Later, after McCaskey sold his interests in the 101 Ranch Oil Company and the Kay County Gas Company to Marland Refining Company (later the Marland Oil Company), McFadden was appointed president of the Kay County Gas Company, and also vice president of Marland Refining Company and an executive at Marland Oil Company.

==Political activity==
In 1914 McFadden was elected mayor of Ponca City, serving until 1920.

==Philanthropic activities and honors==
McFadden funded and sponsored a private camp, Camp McFadden, for Camp Fire Girls, with over 5,000 girls attending the camp through 1950. He also financed the American Legion Orphans Home School in Ponca City.

In 1935 McFadden was placed in Oklahoma's Hall of Fame. E. W. Marland had a statue of McFadden cast in his likeness called "The Plainsman" which is now on exhibition at Woolaroc Museum in Northeastern Oklahoma on Oklahoma State Highway 123 about 19 km southwest of Bartlesville, Oklahoma and 72 km north of Tulsa, Oklahoma. In 1946 McFadden was awarded the Gulich Award given by the Camp Fire Girls.
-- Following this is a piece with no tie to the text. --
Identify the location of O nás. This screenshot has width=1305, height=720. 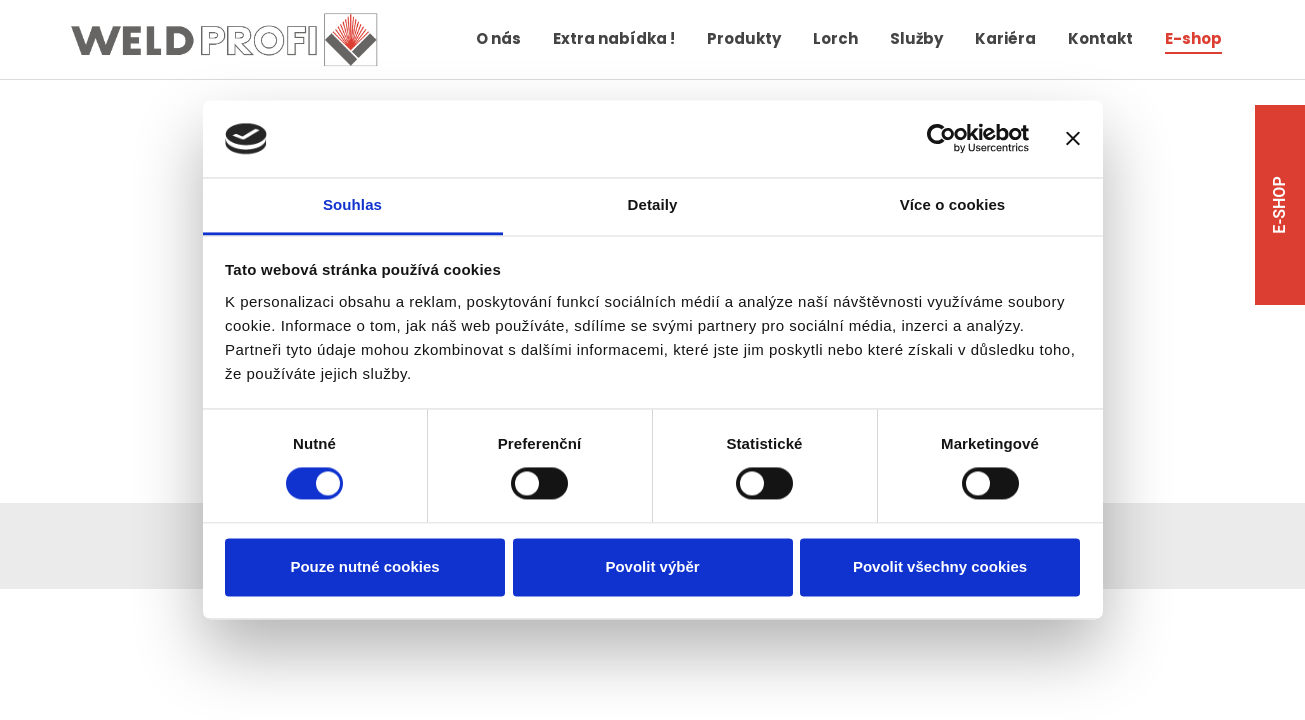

McFadden married to Helen Charolette Williams Levi in 1920. They had no children. In 1928 McFadden moved to Fort Worth, Texas, where he died on November 1, 1956, at the age of 87.

==Sources==
- 1 American Biography a New Cyclopedia, Volume LXV. Published under the direction of The American Historical Society, Inc. New York. 1931. pg. 126 and 127.
- 2 Pittsburgh Dispatch, 1913. Page 1.
- 3 E. W. Marland: Life and Death of an Oil Man, John Joseph Mathews, (Norman: University of Oklahoma Press, 1951) ISBN 0-8061-1238-7.